A review by flanandsorbet
The Alexandria Quartet by Lawrence Durrell

1.0

I read the first half of Justine with creeping certainty that its themes of love and passion were really the author's defense of male sexual vanity. After reflection, I feel that the author went further--this is a work of profound misogyny. This lush, beautifully written book carefully details, with great artistic restraint, how a young woman's sexuality was destroyed by childhood sexual abuse. But rather than allow her or any of her seemingly thousands of lovers any insight, even after she is analyzed by Sigmund Freud, into how she became a "nymphomaniac", her promiscuity serves as a tantalizing allure for men and it seems, readers of this book. Ick.
I put the book down, for good, when distraught Justine confesses to her husband that a relative raped her when she was a child, and she cannot stop thinking about her rapist. The husband responds, not with rage, but jealosy. Jealosy. The husband becomes obsessed with the man who raped his wife not because the rapist permanently damaged her ability to experience sexual intimacy, but because the husband wishes he could have been the one to leave that indelible mark.

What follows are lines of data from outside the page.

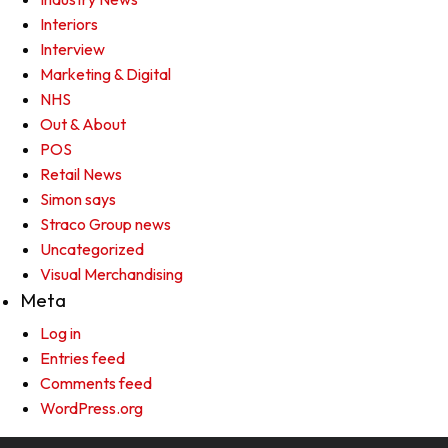
Interiors
Interview
Marketing & Digital
NHS
Out & About
POS
Retail News
Simon says
Straco Group news
Uncategorized
Visual Merchandising
Meta
Log in
Entries feed
Comments feed
WordPress.org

Now that I have reached that key scene, the earlier part of the book makes sense. Durrell has written a massive opus on sexual grooming. But the grooming victims are not his characters, they are his readers. The main character of this novel, the city of Alexandria, is a picturesquely decaying sink of history, cultures and sexual license. The men in book are in endless search of new prostitutes. Within the first few pages, Durrell lets us know that if we are worldly and urbane, we will accept this as normal. If you, the reader, want to be a sophisticate, you must accept that men sexually abuse women and children, and that the damage inflicted on them is a marvelous, perplexing mystery about love and sex. Any other interpretation is unimaginable, will not be considered by Durrell. This, briefly, is what it must feel like to be possessed by male sexual vanity. That Durrell gives such careful clues about how Justine became damaged, and because they are consistent with what we know about the behavior of sexual abuse victims, this book reads as an overwrought, monstrous apologia to the indefensible.